A Rough Start; A Rough Road

Yash Birla didn’t have an easy start as a business leader. He took over the reins of the group at the age of 23, after his parents passed away in a plane crash in 1990.

In an interview with Business Standard in 2013, Birla spoke of the difficulties of managing the business at that age. In the early years, affairs of the group were managed by a family member, till Birla could settle in. But even after that, it was the group’s advisers who were more involved in day-to-day affairs. Birla was more visible at social gatherings than at business meetings, said bankers who have dealt closely with the group.

A former public sector banker, who dealt with the group, told BloombergQuint that in his three-decade long banking career, Birla was one of the few business owners that bankers rarely met. Lenders would meet with senior executives of the Yash Birla Group companies, who did not have enough authority to make decisions. This often led to delays in any action initiated by lenders, the banker said, while speaking on condition of anonymity.

The only place that bankers actually saw the businessman was on Page-3 in the entertainment section of leading newspapers, this banker said.

The lack of attention from the promoter has meant that, over the years, many of the group’s businesses have either gone into liquidation or are facing legal troubles. In particular three large businesses — Birla Cotsyn Ltd, Birla Power Solutions Ltd and Birla Surya Ltd — have run into rough weather. Two are under liquidation and a third is facing insolvency. It is on account of Birla Surya that Birla has been declared a wilful defaulter.

The Birla Surya Story

In 2012, the Yash Birla Group announced its foray into the solar power business and set up a company called Birla Surya. The company was to produce solar cells at a manufacturing facility in Satara, Maharashtra. Hong Kong-based Asia Pacific Capital had invested $15 million to buy 15 percent stake in the company.
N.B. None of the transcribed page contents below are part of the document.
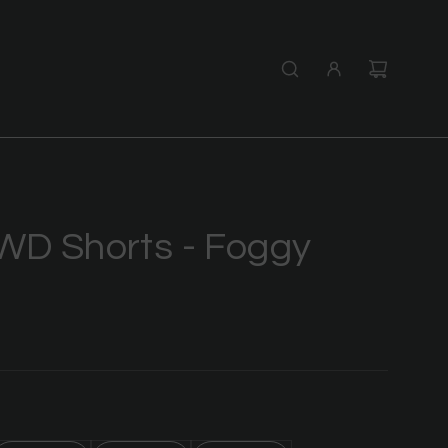
WD Shorts - Foggy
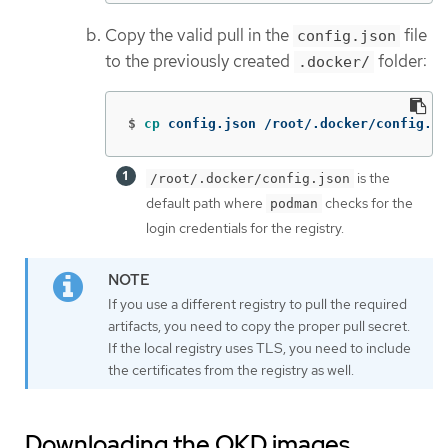
Copy the valid pull in the
file
config.json
to the previously created
folder:
.docker/
$
cp 
config.json /root/.docker/config.js
is the
/root/.docker/config.json
default path where
checks for the
podman
login credentials for the registry.
If you use a different registry to pull the required
artifacts, you need to copy the proper pull secret.
If the local registry uses TLS, you need to include
the certificates from the registry as well.
Downloading the OKD images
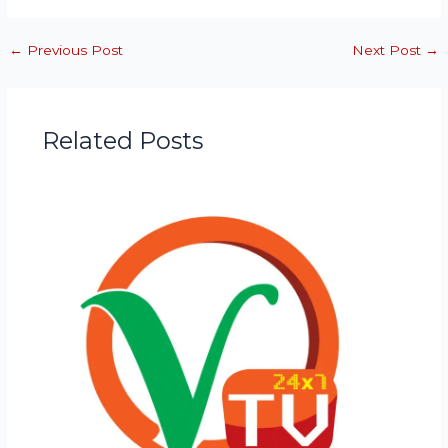
←
Previous Post
Next Post
→
Related Posts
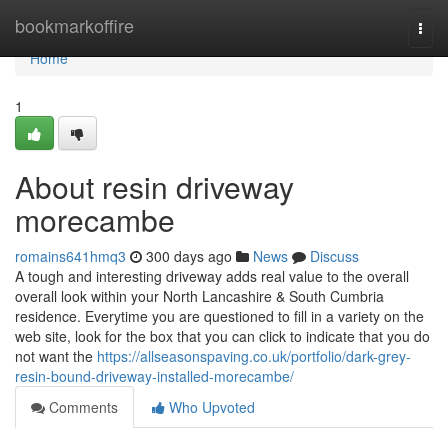
Home
bookmarkoffire
Togg
navi
Home
1
About resin driveway
morecambe
romains641hmq3
300 days ago
News
Discuss
A tough and interesting driveway adds real value to the overall
overall look within your North Lancashire & South Cumbria
residence. Everytime you are questioned to fill in a variety on the
web site, look for the box that you can click to indicate that you do
not want the
https://allseasonspaving.co.uk/portfolio/dark-grey-
resin-bound-driveway-installed-morecambe/
Comments
Who Upvoted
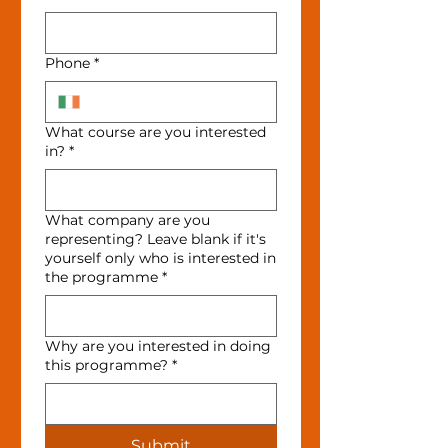
Phone
*
What course are you interested
in?
*
What company are you
representing? Leave blank if it's
yourself only who is interested in
the programme
*
Why are you interested in doing
this programme?
*
Submit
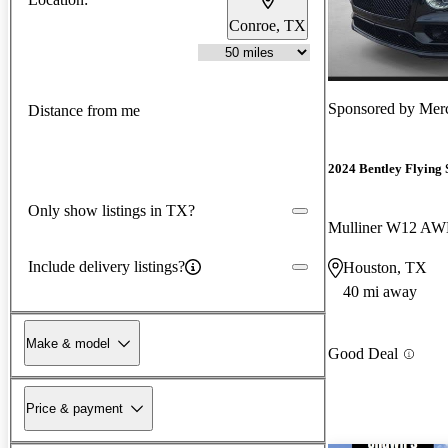
Conroe, TX
Sponsored by
Mer
Distance from me
2024 Bentley Flying 
Only show listings in TX?
Mulliner W12 A
Include delivery listings?
Houston, TX
40 mi away
Make & model
Good Deal
Price & payment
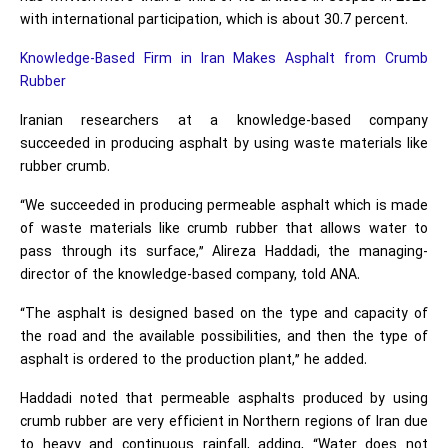
with international participation, which is about 30.7 percent.
Knowledge-Based Firm in Iran Makes Asphalt from Crumb
Rubber
Iranian researchers at a knowledge-based company
succeeded in producing asphalt by using waste materials like
rubber crumb.
“We succeeded in producing permeable asphalt which is made
of waste materials like crumb rubber that allows water to
pass through its surface,” Alireza Haddadi, the managing-
director of the knowledge-based company, told ANA.
“The asphalt is designed based on the type and capacity of
the road and the available possibilities, and then the type of
asphalt is ordered to the production plant,” he added.
Haddadi noted that permeable asphalts produced by using
crumb rubber are very efficient in Northern regions of Iran due
to heavy and continuous rainfall, adding, “Water does not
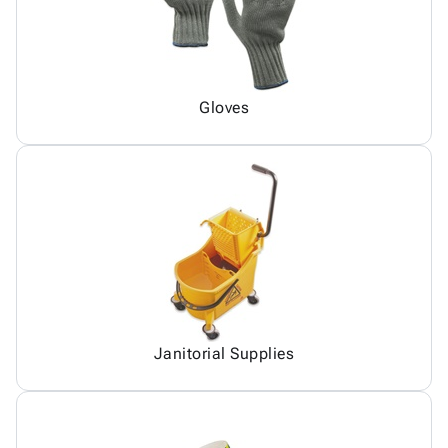
Gloves
Janitorial Supplies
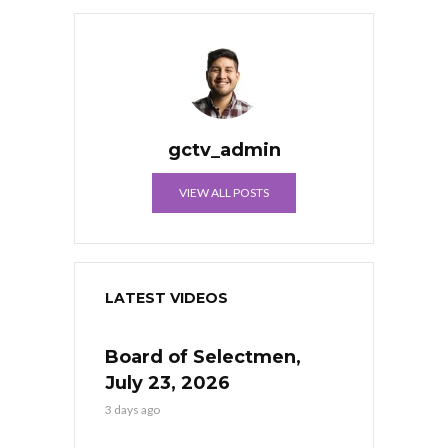
gctv_admin
VIEW ALL POSTS
LATEST VIDEOS
Board of Selectmen,
July 23, 2026
3 days ago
At the time of launch, Birla had said the group plans to invest up to Rs 5,400 crore through a mix of debt and equity, according to a Reuters report at the time. Lenders had approved credit lines worth over Rs 900 crore for the plant, however, not all the funds were disbursed.

The manufacturing plant never came up.

Two former bankers, who were directly dealing with the account, said that not only was the plant never set up, the equipment that Birla claimed to have imported from Germany also never arrived at the construction site. The bankers spoke on condition of anonymity.

With business in place, the loans were never paid back. In 2013, the account was declared a non performing asset. In February 2014, the company went into liquidation under the Sick Industrial Companies Act.

According to the two bankers quoted above, the liquidation process has not yielded much for the bankers. The land on which the facility was to be constructed is part of a larger parcel and finding buyers has been difficult, the bankers said.

So far, only a small land parcel, which the company owned in Raigad, Maharashtra has been sold, an official at the Mumbai liquidator’s office confirmed over the phone. The reserve price for the land parcel was set at Rs 10.5 lakh. BloombergQuint could not determine the eventual sale price.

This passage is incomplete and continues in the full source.